Following the recommendations of the European Guidelines for quality assurance in breast cancer screening and diagnosis [22, 23], the Spanish breast cancer screening program offers free biennial mammograms to women aged 50–69 years. Two-view mammography is performed and a double reading is made using the BI-RADS (Breast Imaging Reporting and Data System) classification or equivalent [24]. Once a tumor has been confirmed histologically, women enter the hospital circuit for treatment and follow-up and are no longer invited to participate in screening.
Data were collected through a protocol approved by the clinical research ethics committee of Parc de Salut Mar (Barcelona), and the rest of participant institutions.
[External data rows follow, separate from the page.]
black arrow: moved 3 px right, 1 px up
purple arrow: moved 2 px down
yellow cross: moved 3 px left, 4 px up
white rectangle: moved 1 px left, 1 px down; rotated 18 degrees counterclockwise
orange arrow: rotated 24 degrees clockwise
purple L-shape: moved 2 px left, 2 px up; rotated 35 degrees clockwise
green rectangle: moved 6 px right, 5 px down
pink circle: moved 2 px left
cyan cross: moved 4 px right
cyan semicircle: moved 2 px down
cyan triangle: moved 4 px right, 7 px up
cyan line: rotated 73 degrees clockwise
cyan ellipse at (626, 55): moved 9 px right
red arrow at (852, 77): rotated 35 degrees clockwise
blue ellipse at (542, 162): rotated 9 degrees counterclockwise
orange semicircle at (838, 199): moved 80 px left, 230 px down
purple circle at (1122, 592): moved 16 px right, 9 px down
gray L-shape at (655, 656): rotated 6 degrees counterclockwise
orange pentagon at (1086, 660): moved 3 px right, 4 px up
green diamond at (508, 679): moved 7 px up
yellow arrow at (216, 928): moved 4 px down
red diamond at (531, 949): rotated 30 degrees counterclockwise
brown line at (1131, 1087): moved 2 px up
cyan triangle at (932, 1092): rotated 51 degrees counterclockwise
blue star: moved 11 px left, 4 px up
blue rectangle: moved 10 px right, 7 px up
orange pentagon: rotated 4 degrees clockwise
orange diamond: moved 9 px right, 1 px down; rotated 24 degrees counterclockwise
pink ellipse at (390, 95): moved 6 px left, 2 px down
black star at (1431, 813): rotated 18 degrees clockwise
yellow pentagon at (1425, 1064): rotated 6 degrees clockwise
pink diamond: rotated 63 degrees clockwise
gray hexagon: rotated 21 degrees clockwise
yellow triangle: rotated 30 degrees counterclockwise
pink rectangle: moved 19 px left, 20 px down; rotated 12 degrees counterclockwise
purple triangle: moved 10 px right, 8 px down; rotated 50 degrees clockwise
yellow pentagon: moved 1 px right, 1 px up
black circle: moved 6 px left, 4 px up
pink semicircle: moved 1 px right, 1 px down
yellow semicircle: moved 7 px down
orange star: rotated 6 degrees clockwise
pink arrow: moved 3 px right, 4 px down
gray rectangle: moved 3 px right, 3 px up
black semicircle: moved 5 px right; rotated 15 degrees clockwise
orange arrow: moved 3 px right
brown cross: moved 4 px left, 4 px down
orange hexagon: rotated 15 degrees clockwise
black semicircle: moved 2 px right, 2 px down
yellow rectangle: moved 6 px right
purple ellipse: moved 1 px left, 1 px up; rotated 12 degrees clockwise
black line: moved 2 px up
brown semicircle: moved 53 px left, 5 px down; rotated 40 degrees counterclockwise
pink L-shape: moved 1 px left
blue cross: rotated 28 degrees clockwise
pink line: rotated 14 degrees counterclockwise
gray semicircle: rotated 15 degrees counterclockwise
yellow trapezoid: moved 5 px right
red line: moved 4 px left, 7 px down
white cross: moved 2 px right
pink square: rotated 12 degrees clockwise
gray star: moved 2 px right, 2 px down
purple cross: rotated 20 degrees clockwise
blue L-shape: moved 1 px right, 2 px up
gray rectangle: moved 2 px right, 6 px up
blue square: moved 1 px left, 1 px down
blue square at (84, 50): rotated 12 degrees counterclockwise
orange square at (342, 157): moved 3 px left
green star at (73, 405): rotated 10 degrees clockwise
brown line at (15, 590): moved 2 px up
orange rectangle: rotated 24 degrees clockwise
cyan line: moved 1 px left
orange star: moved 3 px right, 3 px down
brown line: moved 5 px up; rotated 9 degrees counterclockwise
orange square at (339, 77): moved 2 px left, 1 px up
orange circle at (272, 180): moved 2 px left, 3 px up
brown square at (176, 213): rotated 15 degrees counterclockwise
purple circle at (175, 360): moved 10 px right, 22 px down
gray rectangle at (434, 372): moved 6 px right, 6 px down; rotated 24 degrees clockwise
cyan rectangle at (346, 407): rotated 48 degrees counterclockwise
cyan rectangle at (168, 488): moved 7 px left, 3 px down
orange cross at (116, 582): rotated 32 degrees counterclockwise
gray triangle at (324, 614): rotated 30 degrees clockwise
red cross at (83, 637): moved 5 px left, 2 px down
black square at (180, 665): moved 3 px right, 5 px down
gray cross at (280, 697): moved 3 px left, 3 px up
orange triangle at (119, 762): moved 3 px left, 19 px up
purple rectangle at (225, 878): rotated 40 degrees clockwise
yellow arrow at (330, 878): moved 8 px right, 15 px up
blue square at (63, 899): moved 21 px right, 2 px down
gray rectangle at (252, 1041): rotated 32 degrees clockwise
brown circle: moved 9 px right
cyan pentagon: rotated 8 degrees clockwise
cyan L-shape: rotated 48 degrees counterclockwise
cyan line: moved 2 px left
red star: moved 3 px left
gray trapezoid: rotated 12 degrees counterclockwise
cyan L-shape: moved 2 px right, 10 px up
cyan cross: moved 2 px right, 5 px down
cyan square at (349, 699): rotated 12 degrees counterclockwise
No informed consent was required.
Readmission
For the purpose of our study, readmission was defined as a hospital admission related to the disease and/or complications of treatment that occurred at the same hospital where the patient was diagnosed and treated for breast cancer.
Readmission time (in days) was calculated from the date of the surgical treatment and the date of the first readmission. For those women not undergoing surgery (n = 6), the date of the first treatment (which was chemotherapy in all patients) was used to calculate the readmission date. We classified readmissions as: early readmissions (those occurring in the first 30 days after first treatment), late readmissions (between 30 days and 1 year after first treatment), and long-term readmissions (> 1 year after first treatment).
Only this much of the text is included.